What you should do: Your reproduction of the entries should be exact and should contain no pictures.

-- Records shown follows --

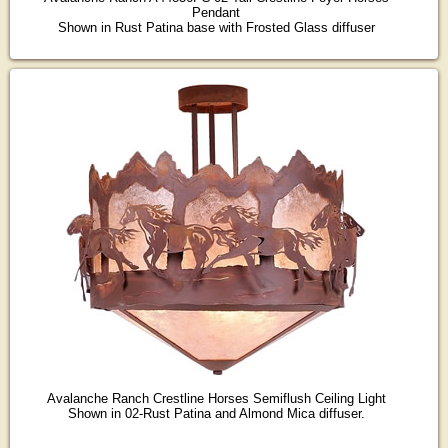
Pendant
Shown in Rust Patina base with Frosted Glass diffuser
Avalanche Ranch Crestline Horses Semiflush Ceiling Light
Shown in 02-Rust Patina and Almond Mica diffuser.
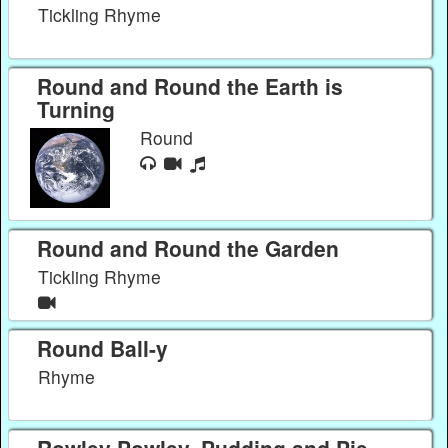
Tickling Rhyme
Round and Round the Earth is
Turning
Round
Round and Round the Garden
Tickling Rhyme
Round Ball-y
Rhyme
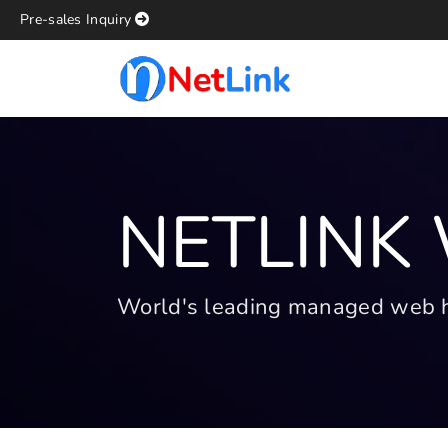
Pre-sales Inquiry
NETLINK
World's leading managed web hos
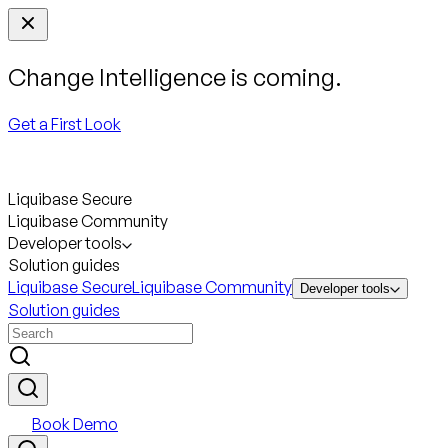
Change Intelligence is coming.
Get a First Look
Liquibase Secure
Liquibase Community
Developer tools
Solution guides
Liquibase Secure
Liquibase Community
Developer tools
Solution guides
Book Demo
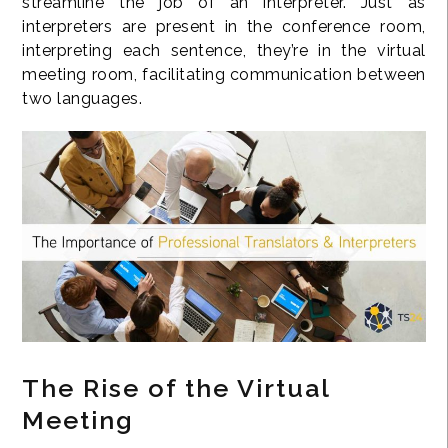
streamline the job of an interpreter. Just as
interpreters are present in the conference room,
interpreting each sentence, they’re in the virtual
meeting room, facilitating communication between
two languages.
The Rise of the Virtual
Meeting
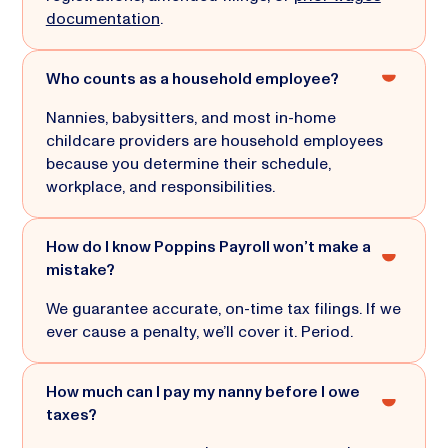
documentation
.
Who counts as a household employee?
Nannies, babysitters, and most in-home
childcare providers are household employees
because you determine their schedule,
workplace, and responsibilities.
How do I know Poppins Payroll won’t make a
mistake?
We guarantee accurate, on-time tax filings. If we
ever cause a penalty, we’ll cover it. Period.
How much can I pay my nanny before I owe
taxes?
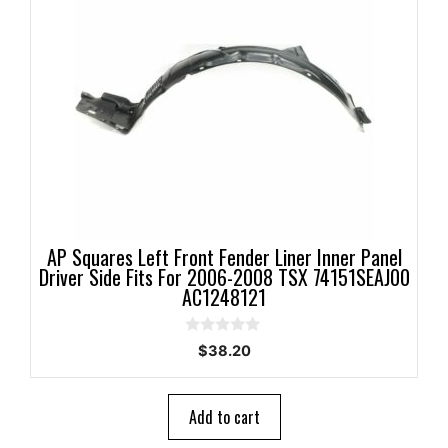
AP Squares Left Front Fender Liner Inner Panel
Driver Side Fits For 2006-2008 TSX 74151SEAJ00
AC1248121
0
$
38.20
o
u
t
o
Add to cart
f
5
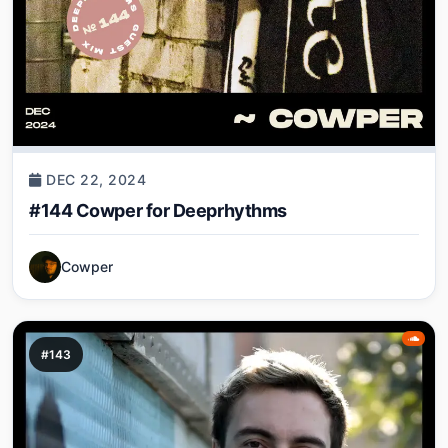
DEC 22, 2024
#144 Cowper for Deeprhythms
Cowper
#143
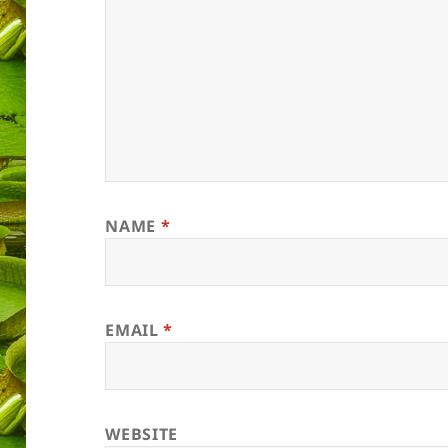
NAME
*
EMAIL
*
WEBSITE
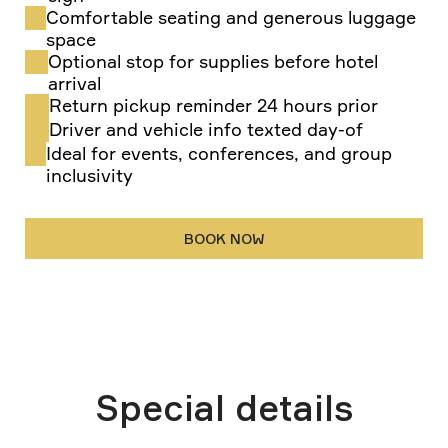
Comfortable seating and generous luggage
space
Optional stop for supplies before hotel
arrival
Return pickup reminder 24 hours prior
Driver and vehicle info texted day-of
Ideal for events, conferences, and group
inclusivity
BOOK NOW
Special details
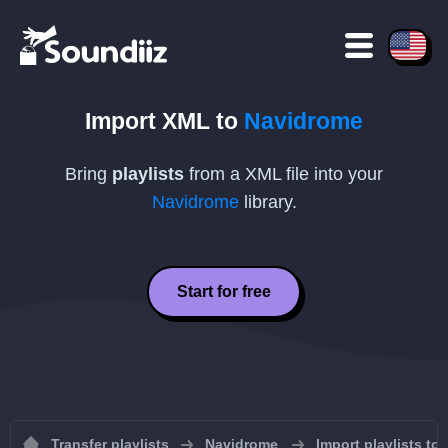
Import
XML
to
Navidrome
Bring
playlists
from a
XML
file into your
Navidrome
library.
Start for free
Transfer playlists
Navidrome
Import playlists to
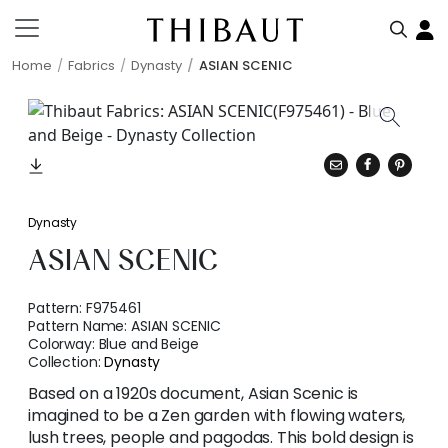
Home
Fabrics
Dynasty
ASIAN SCENIC
Dynasty
ASIAN SCENIC
Pattern:
F975461
Pattern Name:
ASIAN SCENIC
Colorway:
Blue and Beige
Collection:
Dynasty
Based on a 1920s document, Asian Scenic is
imagined to be a Zen garden with flowing waters,
lush trees, people and pagodas. This bold design is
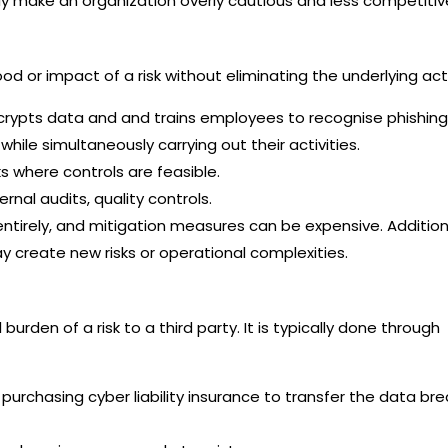
 make an organization overly cautious and less competitiv
ood or impact of a risk without eliminating the underlying acti
encrypts data and and trains employees to recognise phishing
hile simultaneously carrying out their activities.
 where controls are feasible.
ernal audits, quality controls.
entirely, and mitigation measures can be expensive. Additiona
y create new risks or operational complexities.
burden of a risk to a third party. It is typically done through
purchasing cyber liability insurance to transfer the data br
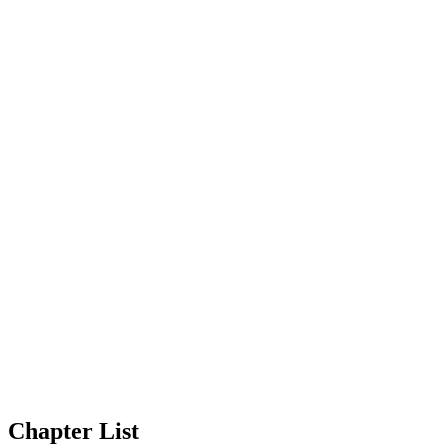
Chapter List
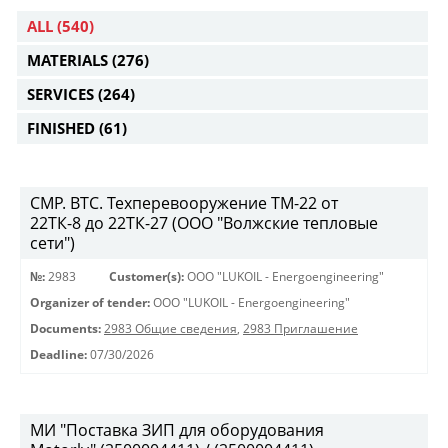
ALL
(540)
MATERIALS
(276)
SERVICES
(264)
FINISHED
(61)
СМР. ВТС. Техперевооружение ТМ-22 от
22ТК-8 до 22ТК-27 (ООО "Волжские тепловые
сети")
№:
2983
Customer(s):
OOO "LUKOIL - Energoengineering"
Organizer of tender:
OOO "LUKOIL - Energoengineering"
Documents:
2983 Общие сведения
,
2983 Приглашение
Deadline:
07/30/2026
МИ "Поставка ЗИП для оборудования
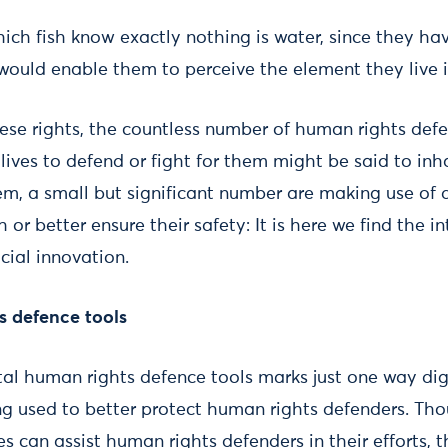
ich fish know exactly nothing is water, since they hav
ould enable them to perceive the element they live i
hese rights, the countless number of human rights def
 lives to defend or fight for them might be said to inha
em, a small but significant number are making use of 
h or better ensure their safety: It is here we find the 
ocial innovation.
s defence tools
tal human rights defence tools marks just one way dig
ng used to better protect human rights defenders. Th
s can assist human rights defenders in their efforts, t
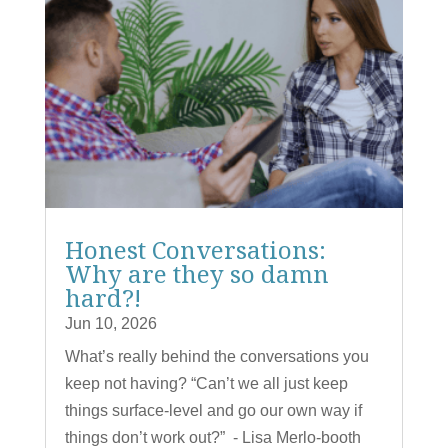
Honest Conversations:
Why are they so damn
hard?!
Jun 10, 2026
What’s really behind the conversations you
keep not having? “Can’t we all just keep
things surface-level and go our own way if
things don’t work out?” - Lisa Merlo-booth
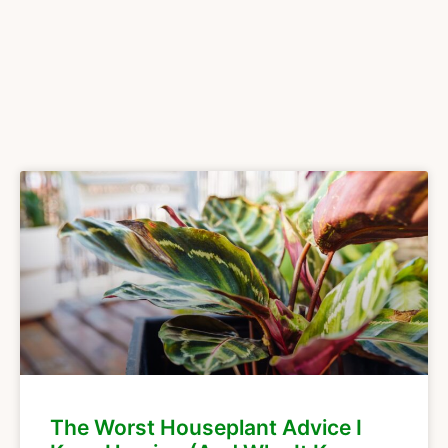
The Worst Houseplant Advice I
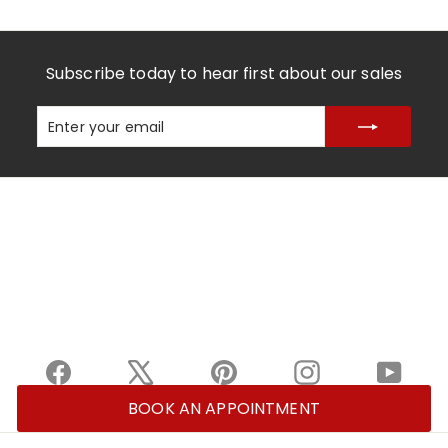
Subscribe today to hear first about our sales
Enter
Subscribe
your
email
Facebook
X
Pinterest
Instagram
YouTu
BOOK AN APPOINTMENT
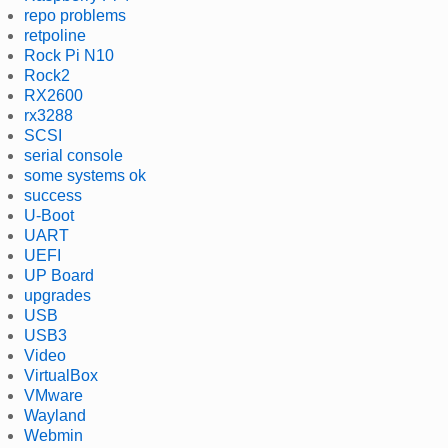
repo problems
retpoline
Rock Pi N10
Rock2
RX2600
rx3288
SCSI
serial console
some systems ok
success
U-Boot
UART
UEFI
UP Board
upgrades
USB
USB3
Video
VirtualBox
VMware
Wayland
Webmin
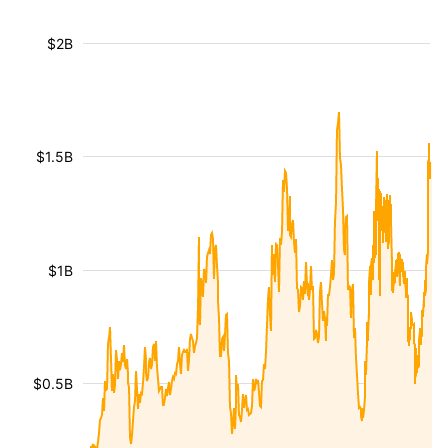
$2B
$1.5B
$1B
$0.5B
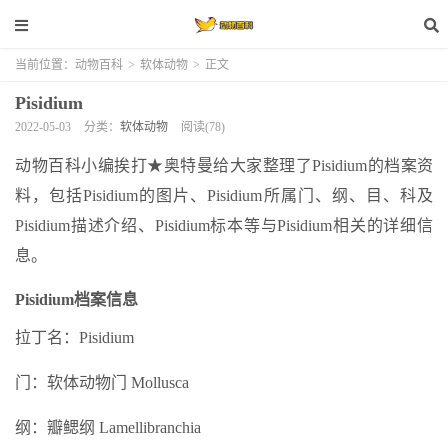
当前位置：
动物百科
>
软体动物
>
正文
Pisidium
2022-05-03
分类：
软体动物
阅读(78)
动物百科小编挨打★奥特曼给大家整理了Pisidium的档案资
料，包括Pisidium的图片、Pisidium所属门、纲、目、科及
Pisidium描述介绍、Pisidium标本等与Pisidium相关的详细信
息。
Pisidium档案信息
拉丁名：Pisidium
门：软体动物门 Mollusca
纲：瓣鳃纲 Lamellibranchia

-- Records shown concluded --

Answer area:
Pendant
Shown in Rust Patina base with Frosted Glass diffuser
Avalanche Ranch Crestline Horses Semiflush Ceiling Light
Shown in 02-Rust Patina and Almond Mica diffuser.
Tickling Rhyme
Round and Round the Earth is
Turning
Round
Round and Round the Garden
Tickling Rhyme
Round Ball-y
Rhyme
Pre-sales Inquiry
NETLINK
World's leading managed web hos
Change Intelligence is coming.
Get a First Look
Liquibase Secure
Liquibase Community
Developer tools
Solution guides
Liquibase Secure
Liquibase Community
Developer tools
Solution guides
Book Demo
streamline the job of an interpreter. Just as
interpreters are present in the conference room,
interpreting each sentence, they’re in the virtual
meeting room, facilitating communication between
two languages.
The Rise of the Virtual
Meeting
documentation
.
Who counts as a household employee?
Nannies, babysitters, and most in-home
childcare providers are household employees
because you determine their schedule,
workplace, and responsibilities.
How do I know Poppins Payroll won’t make a
mistake?
We guarantee accurate, on-time tax filings. If we
ever cause a penalty, we’ll cover it. Period.
How much can I pay my nanny before I owe
taxes?
AP Squares Left Front Fender Liner Inner Panel
Driver Side Fits For 2006-2008 TSX 74151SEAJ00
AC1248121
0
$
38.20
o
u
t
o
Add to cart
f
5
DEC 22, 2024
#144 Cowper for Deeprhythms
Cowper
#143
NAME
*
EMAIL
*
WEBSITE
Comfortable seating and generous luggage
space
Optional stop for supplies before hotel
arrival
Return pickup reminder 24 hours prior
Driver and vehicle info texted day-of
Ideal for events, conferences, and group
inclusivity
BOOK NOW
Special details
Import
XML
to
Navidrome
Bring
playlists
from a
XML
file into your
Navidrome
library.
Start for free
Transfer playlists
Navidrome
Import playlists to
Home
Fabrics
Dynasty
ASIAN SCENIC
Dynasty
ASIAN SCENIC
Pattern:
F975461
Pattern Name:
ASIAN SCENIC
Colorway:
Blue and Beige
Collection:
Dynasty
Based on a 1920s document, Asian Scenic is
imagined to be a Zen garden with flowing waters,
lush trees, people and pagodas. This bold design is
 make an organization overly cautious and less competitiv
ood or impact of a risk without eliminating the underlying acti
encrypts data and and trains employees to recognise phishing
hile simultaneously carrying out their activities.
 where controls are feasible.
ernal audits, quality controls.
entirely, and mitigation measures can be expensive. Additiona
y create new risks or operational complexities.
burden of a risk to a third party. It is typically done through
purchasing cyber liability insurance to transfer the data br
Chapter List
ALL
(540)
MATERIALS
(276)
SERVICES
(264)
FINISHED
(61)
СМР. ВТС. Техперевооружение ТМ-22 от
22ТК-8 до 22ТК-27 (ООО "Волжские тепловые
сети")
№:
2983
Customer(s):
OOO "LUKOIL - Energoengineering"
Organizer of tender:
OOO "LUKOIL - Energoengineering"
Documents:
2983 Общие сведения
,
2983 Приглашение
Deadline:
07/30/2026
МИ "Поставка ЗИП для оборудования
ich fish know exactly nothing is water, since they hav
ould enable them to perceive the element they live i
hese rights, the countless number of human rights def
 lives to defend or fight for them might be said to inha
em, a small but significant number are making use of 
h or better ensure their safety: It is here we find the 
ocial innovation.
s defence tools
tal human rights defence tools marks just one way dig
ng used to better protect human rights defenders. Th
s can assist human rights defenders in their efforts, t
Honest Conversations:
Why are they so damn
hard?!
Jun 10, 2026
What’s really behind the conversations you
keep not having? “Can’t we all just keep
things surface-level and go our own way if
things don’t work out?” - Lisa Merlo-booth
The Worst Houseplant Advice I
Subscribe today to hear first about our sales
Enter
Subscribe
your
email
Facebook
X
Pinterest
Instagram
YouTu
BOOK AN APPOINTMENT
repo problems
retpoline
Rock Pi N10
Rock2
RX2600
rx3288
SCSI
serial console
some systems ok
success
U-Boot
UART
UEFI
UP Board
upgrades
USB
USB3
Video
VirtualBox
VMware
Wayland
Webmin
$2B
$1.5B
$1B
$0.5B
当前位置：
动物百科
>
软体动物
>
正文
Pisidium
2022-05-03
分类：
软体动物
阅读(78)
动物百科小编挨打★奥特曼给大家整理了Pisidium的档案资
料，包括Pisidium的图片、Pisidium所属门、纲、目、科及
Pisidium描述介绍、Pisidium标本等与Pisidium相关的详细信
息。
Pisidium档案信息
拉丁名：Pisidium
门：软体动物门 Mollusca
纲：瓣鳃纲 Lamellibranchia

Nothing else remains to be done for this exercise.